## PROBLEM TO SOLVE
Needed from the entries below: every line that holds the word "more".

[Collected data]
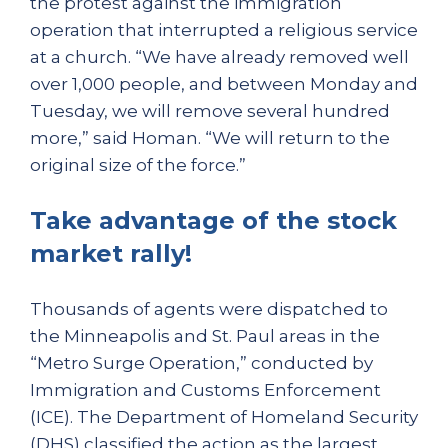
the protest against the immigration
operation that interrupted a religious service
at a church. “We have already removed well
over 1,000 people, and between Monday and
Tuesday, we will remove several hundred
more,” said Homan. “We will return to the
original size of the force.”
Take advantage of the stock
market rally!
Thousands of agents were dispatched to
the Minneapolis and St. Paul areas in the
“Metro Surge Operation,” conducted by
Immigration and Customs Enforcement
(ICE). The Department of Homeland Security
(DHS) classified the action as the largest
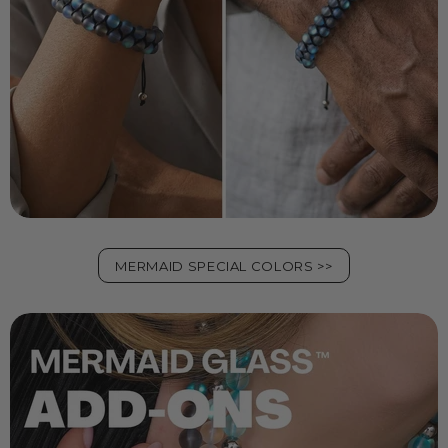
MERMAID SPECIAL COLORS >>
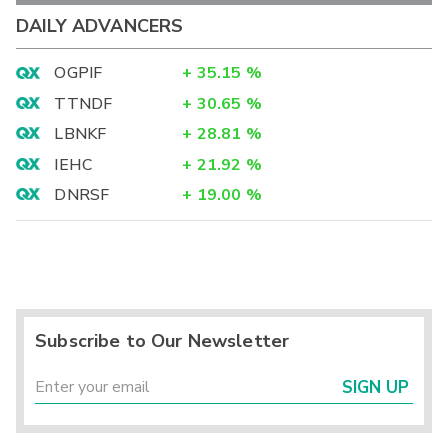
DAILY ADVANCERS
OGPIF
+
35.15
%
TTNDF
+
30.65
%
LBNKF
+
28.81
%
IEHC
+
21.92
%
DNRSF
+
19.00
%
Subscribe to Our Newsletter
SIGN UP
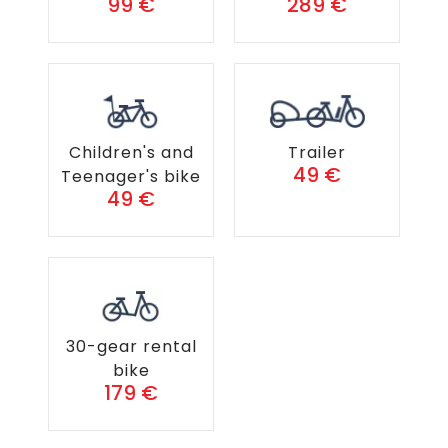
99 €
289 €
Children's and
Trailer
49 €
Teenager's bike
49 €
30-gear rental
bike
179 €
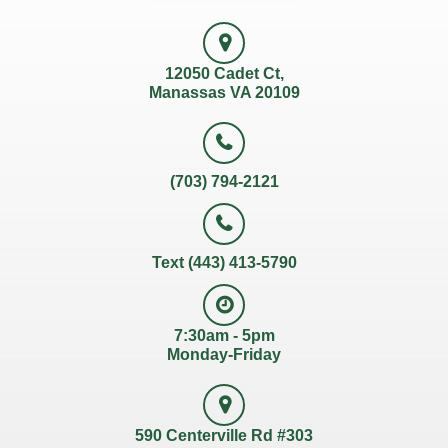
12050 Cadet Ct,
Manassas VA 20109
(703) 794-2121
Text (443) 413-5790
7:30am - 5pm
Monday-Friday
590 Centerville Rd #303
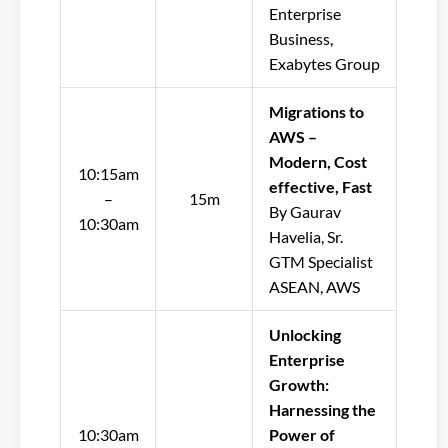
Enterprise
Business,
Exabytes Group
Migrations to
AWS –
Modern, Cost
10:15am
effective, Fast
–
15m
By Gaurav
10:30am
Havelia, Sr.
GTM Specialist
ASEAN, AWS
Unlocking
Enterprise
Growth:
Harnessing the
10:30am
Power of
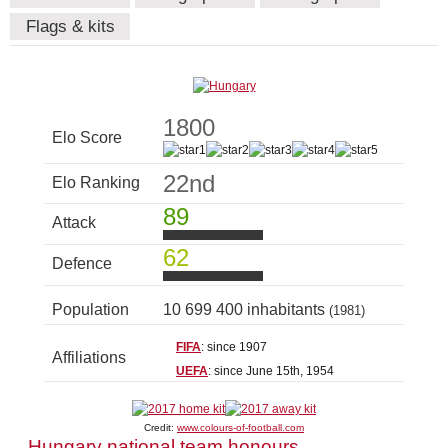
Flags & kits
1800
Elo Score
22nd
Elo Ranking
89
Attack
62
Defence
Population
10 699 400 inhabitants
(1981)
FIFA
: since 1907
Affiliations
UEFA
: since June 15th, 1954
Credit:
www.colours-of-football.com
Hungary national team honours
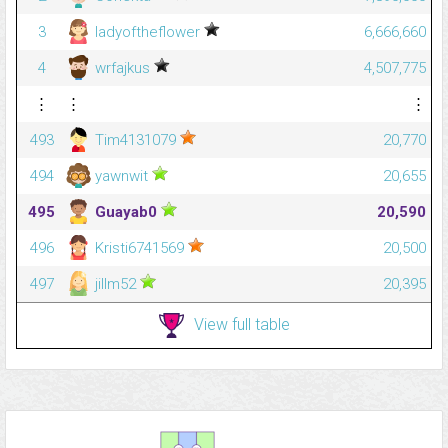
3
ladyoftheflower
6,666,660
4
wrfajkus
4,507,775
⋮
⋮
⋮
493
Tim4131079
20,770
494
yawnwit
20,655
495
Guayab0
20,590
496
Kristi6741569
20,500
497
jillm52
20,395
View full table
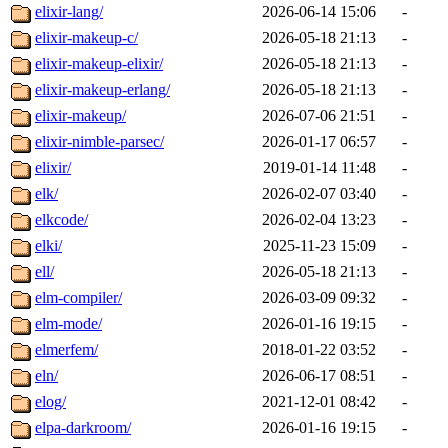
elixir-lang/
2026-06-14 15:06
-
elixir-makeup-c/
2026-05-18 21:13
-
elixir-makeup-elixir/
2026-05-18 21:13
-
elixir-makeup-erlang/
2026-05-18 21:13
-
elixir-makeup/
2026-07-06 21:51
-
elixir-nimble-parsec/
2026-01-17 06:57
-
elixir/
2019-01-14 11:48
-
elk/
2026-02-07 03:40
-
elkcode/
2026-02-04 13:23
-
elki/
2025-11-23 15:09
-
ell/
2026-05-18 21:13
-
elm-compiler/
2026-03-09 09:32
-
elm-mode/
2026-01-16 19:15
-
elmerfem/
2018-01-22 03:52
-
eln/
2026-06-17 08:51
-
elog/
2021-12-01 08:42
-
elpa-darkroom/
2026-01-16 19:15
-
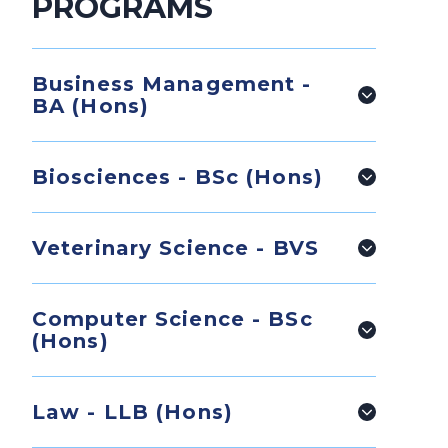
PROGRAMS
Business Management -
BA (Hons)
Biosciences - BSc (Hons)
Veterinary Science - BVS
Computer Science - BSc
(Hons)
Law - LLB (Hons)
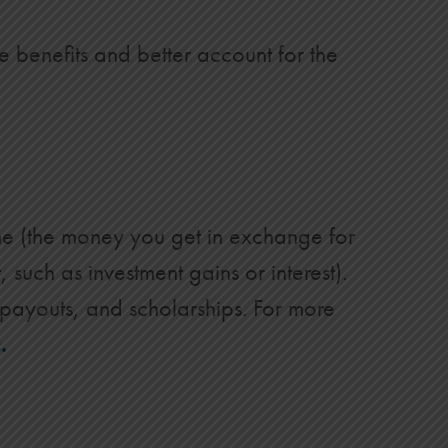
 benefits and better account for the
ome (the money you get in exchange for
such as investment gains or interest).
 payouts, and scholarships. For more
.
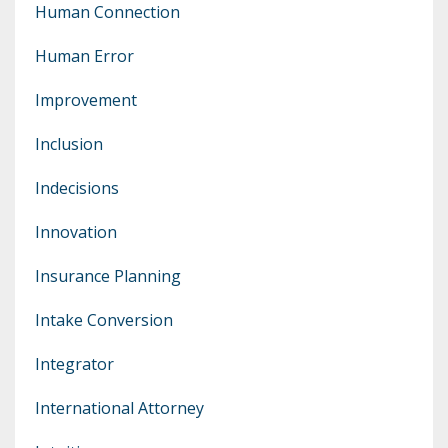
Human Connection
Human Error
Improvement
Inclusion
Indecisions
Innovation
Insurance Planning
Intake Conversion
Integrator
International Attorney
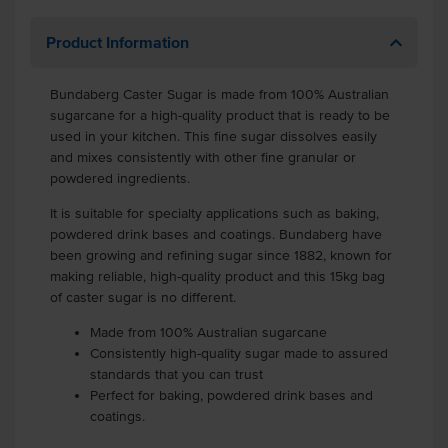
Product Information
Bundaberg Caster Sugar is made from 100% Australian
sugarcane for a high-quality product that is ready to be
used in your kitchen. This fine sugar dissolves easily
and mixes consistently with other fine granular or
powdered ingredients.
It is suitable for specialty applications such as baking,
powdered drink bases and coatings. Bundaberg have
been growing and refining sugar since 1882, known for
making reliable, high-quality product and this 15kg bag
of caster sugar is no different.
Made from 100% Australian sugarcane
Consistently high-quality sugar made to assured
standards that you can trust
Perfect for baking, powdered drink bases and
coatings.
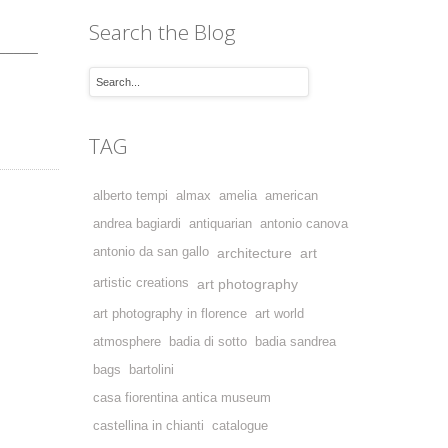
Search the Blog
_____
TAG
alberto tempi
almax
amelia
american
andrea bagiardi
antiquarian
antonio canova
antonio da san gallo
architecture
art
artistic creations
art photography
art photography in florence
art world
atmosphere
badia di sotto
badia sandrea
bags
bartolini
casa fiorentina antica museum
castellina in chianti
catalogue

## EXPECTED ANSWER
more,” said Homan. “We will return to the
 payouts, and scholarships. For more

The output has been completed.